- **Study material**:
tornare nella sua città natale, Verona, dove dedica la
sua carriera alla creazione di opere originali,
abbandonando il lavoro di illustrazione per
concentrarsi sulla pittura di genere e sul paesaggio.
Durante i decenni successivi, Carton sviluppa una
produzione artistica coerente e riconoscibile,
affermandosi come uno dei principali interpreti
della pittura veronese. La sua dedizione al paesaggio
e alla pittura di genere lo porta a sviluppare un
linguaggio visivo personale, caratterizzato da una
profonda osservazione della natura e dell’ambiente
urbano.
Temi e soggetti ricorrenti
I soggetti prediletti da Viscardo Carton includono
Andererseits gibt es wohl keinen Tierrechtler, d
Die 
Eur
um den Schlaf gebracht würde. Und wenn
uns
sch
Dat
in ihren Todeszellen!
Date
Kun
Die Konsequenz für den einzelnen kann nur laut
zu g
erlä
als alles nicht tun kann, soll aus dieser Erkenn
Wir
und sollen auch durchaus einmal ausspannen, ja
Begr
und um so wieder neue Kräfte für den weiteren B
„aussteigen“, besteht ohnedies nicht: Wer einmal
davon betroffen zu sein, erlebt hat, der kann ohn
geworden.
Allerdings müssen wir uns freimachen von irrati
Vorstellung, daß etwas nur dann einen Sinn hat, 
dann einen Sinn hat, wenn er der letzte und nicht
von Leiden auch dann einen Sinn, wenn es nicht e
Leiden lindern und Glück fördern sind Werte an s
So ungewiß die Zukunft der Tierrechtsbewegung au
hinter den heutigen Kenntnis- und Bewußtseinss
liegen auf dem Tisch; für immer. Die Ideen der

* * *

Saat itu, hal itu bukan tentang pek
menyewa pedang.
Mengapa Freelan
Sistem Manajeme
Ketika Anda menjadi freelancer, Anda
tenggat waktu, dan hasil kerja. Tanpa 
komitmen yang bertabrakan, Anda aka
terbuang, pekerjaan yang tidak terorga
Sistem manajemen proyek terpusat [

---

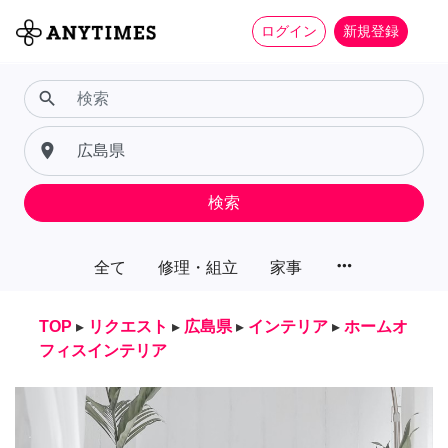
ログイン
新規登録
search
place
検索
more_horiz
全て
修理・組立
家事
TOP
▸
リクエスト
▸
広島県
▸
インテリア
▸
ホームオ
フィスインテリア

- **What to produce**: Taking the listing above as the source, transcribe only the lines starting at the line with "tornare nella sua" and going through the line with "liegen auf dem", unaltered and with both ends included.

- **Answer box**:
tornare nella sua città natale, Verona, dove dedica la
sua carriera alla creazione di opere originali,
abbandonando il lavoro di illustrazione per
concentrarsi sulla pittura di genere e sul paesaggio.
Durante i decenni successivi, Carton sviluppa una
produzione artistica coerente e riconoscibile,
affermandosi come uno dei principali interpreti
della pittura veronese. La sua dedizione al paesaggio
e alla pittura di genere lo porta a sviluppare un
linguaggio visivo personale, caratterizzato da una
profonda osservazione della natura e dell’ambiente
urbano.
Temi e soggetti ricorrenti
I soggetti prediletti da Viscardo Carton includono
Andererseits gibt es wohl keinen Tierrechtler, d
Die 
Eur
um den Schlaf gebracht würde. Und wenn
uns
sch
Dat
in ihren Todeszellen!
Date
Kun
Die Konsequenz für den einzelnen kann nur laut
zu g
erlä
als alles nicht tun kann, soll aus dieser Erkenn
Wir
und sollen auch durchaus einmal ausspannen, ja
Begr
und um so wieder neue Kräfte für den weiteren B
„aussteigen“, besteht ohnedies nicht: Wer einmal
davon betroffen zu sein, erlebt hat, der kann ohn
geworden.
Allerdings müssen wir uns freimachen von irrati
Vorstellung, daß etwas nur dann einen Sinn hat, 
dann einen Sinn hat, wenn er der letzte und nicht
von Leiden auch dann einen Sinn, wenn es nicht e
Leiden lindern und Glück fördern sind Werte an s
So ungewiß die Zukunft der Tierrechtsbewegung au
hinter den heutigen Kenntnis- und Bewußtseinss
liegen auf dem Tisch; für immer. Die Ideen der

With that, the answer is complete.